Search code examples
ccompiler-constructionoperating-systemembedded-linux

How are backslash escape sequences implemented in compilers?


I just wanted to know how backslash escape sequences are implemented in compilers? If we write "\n" in a string, how does a compiler come to replace it with a new line character? How does a compiler come to replace "\b" with a backspace character?

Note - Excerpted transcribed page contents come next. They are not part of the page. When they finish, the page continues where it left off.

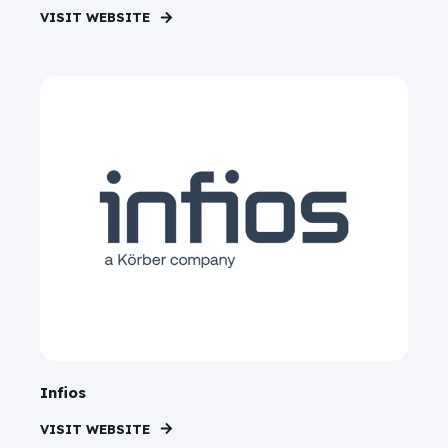
VISIT WEBSITE
Infios
VISIT WEBSITE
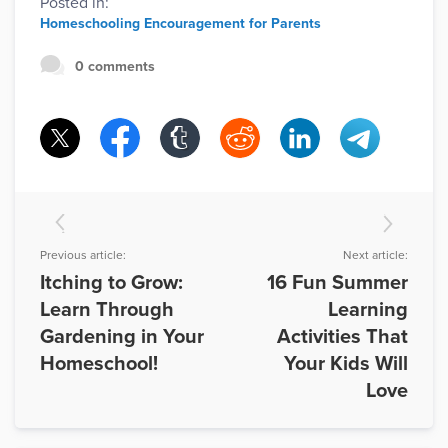
Posted in:
Homeschooling Encouragement for Parents
0 comments
Previous article:
Next article:
Itching to Grow:
16 Fun Summer
Learn Through
Learning
Gardening in Your
Activities That
Homeschool!
Your Kids Will
Love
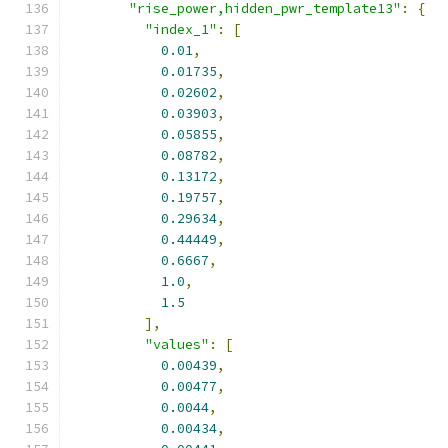
"rise_power,hidden_pwr_template13"
:
{
"index_1"
:
[
0.01
,
0.01735
,
0.02602
,
0.03903
,
0.05855
,
0.08782
,
0.13172
,
0.19757
,
0.29634
,
0.44449
,
0.6667
,
1.0
,
1.5
],
"values"
:
[
0.00439
,
0.00477
,
0.0044
,
0.00434
,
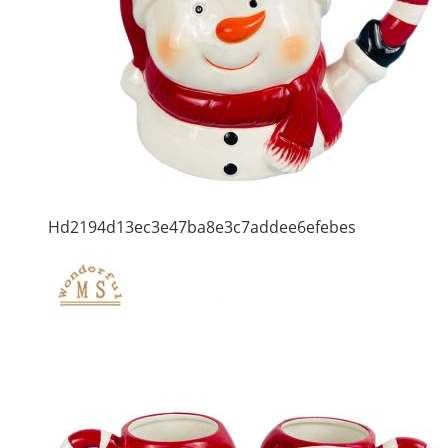
Hd2194d13ec3e47ba8e3c7addee6efebes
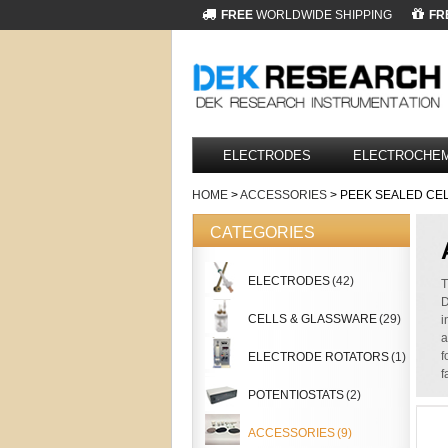
FREE
WORLDWIDE SHIPPING
FR
ELECTRODES
ELECTROCHEM
HOME
>
ACCESSORIES
> PEEK SEALED CE
CATEGORIES
ELECTRODES
(42)
T
D
CELLS & GLASSWARE
(29)
i
a
f
ELECTRODE ROTATORS
(1)
f
POTENTIOSTATS
(2)
ACCESSORIES
(9)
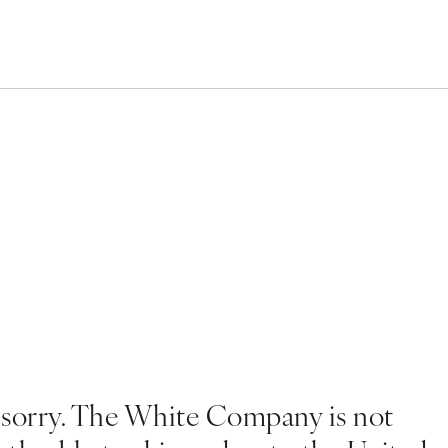
 sorry. The White Company is not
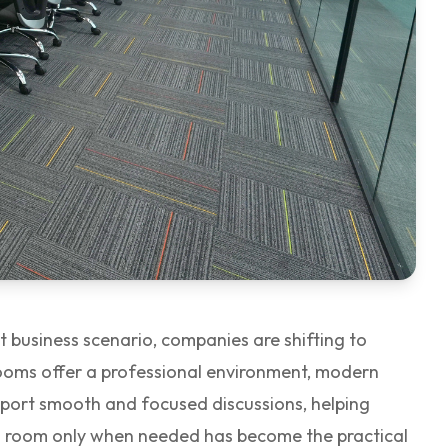
 business scenario, companies are shifting to
rooms offer a professional environment, modern
pport smooth and focused discussions, helping
ng room only when needed has become the practical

I ask because I wrote the code:

#include<stdio.h>
main()
{
    printf("Hello \c");
}

The output was:

Hello 
Exited: ExitFailure 7 

I ran it in codepad, I was going through KnR book question number 1.2.

Thanks in Advance


Solution

  • To understand this, you have to understand a little bit about how compilers work in general. The first step which compilers generally undertake is called lexical analysis (or lexing for short). Lexical analysis is when the compiler takes the input code and breaks it into pieces which it can recognize. To do this, it usually uses regular expressions to recognize the different pieces. One of the pieces it recognizes is a string literal, which is a quoted string like "Hello". The regular expression for a string literal usually looks like "([^\"]|\"|\\|\n|\b)*". Which, in English, means a list of characters which starts with a double quote and ends with a double quote, and in between has either 1) any character which isn't a double quote or a backslash 2) a backslash and then a double quote 3) a backslash and then another backslash 4) a backslash and then an n 5) a backslash and then a b. This middle pattern is repeated zero or more times. (Note: in real compilers, the list of characters which can occur after the back-slash is generally longer). Looking for this pattern allows it to find string literals.

    Then, once the string literal has been identified, to find out what string to actually put in memory, it has to do a second layer of processing which is to go through the string literal and handle the backslashes. It just reads from the start to the end, looking for backslash sequences. Each of the backslash sequences is replaced with a different character. \" becomes ". \\ becomes \. \n becomes a newline. \b becomes a backspace character, and so forth. To figure out which to put where, it just uses a table which shows what to put in place for that sequence.